Since the 1800s doctors have seen a link between exposure to asbestos in the workplace and lung disease. It wasn’t until the 1970’s and the Industrial Revolution that the EPA issued warnings about exposure to asbestos in the workplace, but at this time of growth and prosperity, many employers and employees ignored those warnings and continued to handle asbestos-laden materials without the proper protection. It was not until the Environmental Protection Agency started placing bans on the use of asbestos materials that the true threat of asbestos was heard.
Exposure to airborne asbestos can cause a form of cancer known as mesothelioma. This cancer can affect the lining of several internal organs and is only treatable in certain cases. Those employees exposed throughout the last two decades to asbestos in the workplace are often stricken with asbestos-related diseases. As asbestos was used so regularly prior to the 1970s, it can still be found in many materials from building materials on older homes like shingles, insulation and flooring, on automotive parts such as brakes, and as insulation in many operations that required a high heat-shielding material. Due to the widespread use of asbestos and the isolated continued usage of this hazardous material, asbestos still poses threats to many in the workplace.
There are many careers that carry a risk of asbestos exposure, and although not all employees in these fields experience asbestos-related disease, there are several occupations that carry a higher risk factor than others. Mine workers who have excavated vermiculite and talc have often been exposed to airborne asbestos and, of course, those employees of plants that produce asbestos products are at a constant risk of exposure. Steel mills, oil refineries and power plants that required insulation products with high heat and fire resistance used many asbestos products as thermal insulators. Railroads and shipyards used asbestos materials for many purposes, and repairs to such materials were usually done by hand and with no protection from the airborne particles that cause mesothelioma and other asbestos-related illnesses. Most construction workers were exposed to asbestos on a daily basis as most building materials from drywall and stucco to shingles and flooring contained amounts of asbestos that could be harmful. These risks extend to demolition crews hired to tear down older buildings. Automotive repairmen also run the risk of exposure, as many brake pads and drums were constructed of asbestos material.
Today one job that still encounters the high risk of asbestos exposure every day is the life of a firefighter. Homes and businesses built before the ban of asbestos materials burn like any other, and firefighters come to the rescue with each flame. Each time a firefighter responds to a fire at an older building, they are running the risk of being exposed to asbestos fibers in the building materials. In order to conduct fire control techniques, firemen must chop through walls, ceilings and floors: and with each swing of the ax in an older building; more asbestos could possibly be escaping into the air. Most firemen wear protective masks when inside of a building, but there really is no stopping these materials from escaping into the outside air when a building collapses.
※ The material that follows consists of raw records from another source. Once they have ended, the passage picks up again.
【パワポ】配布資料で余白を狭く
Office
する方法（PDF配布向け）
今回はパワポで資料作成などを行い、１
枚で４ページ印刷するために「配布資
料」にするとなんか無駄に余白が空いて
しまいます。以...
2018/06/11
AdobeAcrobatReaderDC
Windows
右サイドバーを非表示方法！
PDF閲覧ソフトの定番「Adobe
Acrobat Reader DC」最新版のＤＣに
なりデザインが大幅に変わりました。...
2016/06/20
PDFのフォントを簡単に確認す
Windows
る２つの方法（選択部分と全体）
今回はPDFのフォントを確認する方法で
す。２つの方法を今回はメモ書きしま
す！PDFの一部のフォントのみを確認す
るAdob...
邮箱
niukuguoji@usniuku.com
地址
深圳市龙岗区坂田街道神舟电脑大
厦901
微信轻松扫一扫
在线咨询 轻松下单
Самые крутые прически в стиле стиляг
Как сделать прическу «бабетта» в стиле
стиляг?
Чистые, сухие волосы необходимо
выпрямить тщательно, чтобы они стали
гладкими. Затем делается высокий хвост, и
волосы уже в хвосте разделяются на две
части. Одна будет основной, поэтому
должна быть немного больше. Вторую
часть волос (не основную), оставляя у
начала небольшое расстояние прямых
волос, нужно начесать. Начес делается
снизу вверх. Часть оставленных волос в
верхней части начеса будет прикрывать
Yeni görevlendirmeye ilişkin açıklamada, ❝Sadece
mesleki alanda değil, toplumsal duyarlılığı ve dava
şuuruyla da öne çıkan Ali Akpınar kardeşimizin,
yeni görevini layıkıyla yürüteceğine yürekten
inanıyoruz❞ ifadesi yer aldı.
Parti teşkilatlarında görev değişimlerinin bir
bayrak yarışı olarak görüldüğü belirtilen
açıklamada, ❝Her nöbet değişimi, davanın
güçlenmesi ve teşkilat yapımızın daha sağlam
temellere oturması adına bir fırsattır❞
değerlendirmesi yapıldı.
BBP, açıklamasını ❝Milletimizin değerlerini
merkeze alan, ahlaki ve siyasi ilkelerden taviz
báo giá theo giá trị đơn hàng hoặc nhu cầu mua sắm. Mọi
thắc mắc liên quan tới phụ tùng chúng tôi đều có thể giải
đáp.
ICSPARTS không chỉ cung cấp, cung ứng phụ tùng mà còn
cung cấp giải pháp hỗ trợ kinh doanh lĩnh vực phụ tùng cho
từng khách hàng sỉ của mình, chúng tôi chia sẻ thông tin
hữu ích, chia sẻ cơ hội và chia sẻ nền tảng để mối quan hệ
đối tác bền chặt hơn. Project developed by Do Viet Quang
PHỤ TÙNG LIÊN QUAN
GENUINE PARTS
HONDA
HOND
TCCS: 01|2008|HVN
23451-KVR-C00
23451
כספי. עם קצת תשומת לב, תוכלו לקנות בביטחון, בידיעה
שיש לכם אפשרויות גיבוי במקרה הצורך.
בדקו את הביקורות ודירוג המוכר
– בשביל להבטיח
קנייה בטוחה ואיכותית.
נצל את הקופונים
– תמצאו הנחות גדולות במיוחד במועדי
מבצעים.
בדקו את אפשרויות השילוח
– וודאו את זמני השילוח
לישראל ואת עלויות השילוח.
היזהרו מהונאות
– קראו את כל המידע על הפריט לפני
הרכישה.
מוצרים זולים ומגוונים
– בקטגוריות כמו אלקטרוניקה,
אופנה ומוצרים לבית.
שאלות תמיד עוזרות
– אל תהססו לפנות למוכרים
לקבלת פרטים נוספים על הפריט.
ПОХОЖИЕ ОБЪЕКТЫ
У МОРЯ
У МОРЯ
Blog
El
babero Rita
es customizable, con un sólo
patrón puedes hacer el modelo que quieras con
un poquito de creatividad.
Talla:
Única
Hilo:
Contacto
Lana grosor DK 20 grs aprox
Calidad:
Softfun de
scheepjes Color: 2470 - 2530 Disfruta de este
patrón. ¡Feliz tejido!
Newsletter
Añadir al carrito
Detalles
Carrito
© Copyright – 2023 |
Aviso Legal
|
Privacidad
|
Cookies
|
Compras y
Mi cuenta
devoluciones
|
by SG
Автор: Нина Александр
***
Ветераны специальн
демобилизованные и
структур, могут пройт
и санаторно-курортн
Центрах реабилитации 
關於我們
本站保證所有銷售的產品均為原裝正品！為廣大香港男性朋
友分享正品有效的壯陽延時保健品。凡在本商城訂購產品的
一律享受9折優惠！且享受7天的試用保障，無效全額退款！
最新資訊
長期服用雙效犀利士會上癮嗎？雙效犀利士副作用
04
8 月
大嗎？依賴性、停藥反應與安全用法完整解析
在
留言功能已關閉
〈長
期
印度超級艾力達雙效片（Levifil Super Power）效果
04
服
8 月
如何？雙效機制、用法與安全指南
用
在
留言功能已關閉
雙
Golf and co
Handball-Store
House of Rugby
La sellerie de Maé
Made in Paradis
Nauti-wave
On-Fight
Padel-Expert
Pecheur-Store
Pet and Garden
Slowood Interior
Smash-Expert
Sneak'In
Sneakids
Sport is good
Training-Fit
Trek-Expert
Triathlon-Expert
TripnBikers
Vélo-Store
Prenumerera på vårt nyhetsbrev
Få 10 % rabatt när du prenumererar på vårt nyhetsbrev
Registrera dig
The irony of the firefighter’s career is that most of the protective gear they wear is made from asbestos material because of its heat and fire-resistant properties. Firemen are trained on the dangers of asbestos exposure, and most wear facial masks with HEPA filters to reduce their risk of exposure.
Although bans have been placed to restrict the use of asbestos, and regulations must be posted in workplaces where exposure to asbestos is still a possibility, the threat of asbestos-related diseases like mesothelioma still exist for many of today’s laborers. Before making your next career choice or planning your next big job change, make the proper inquiries about your risk of exposure to asbestos in the workplace.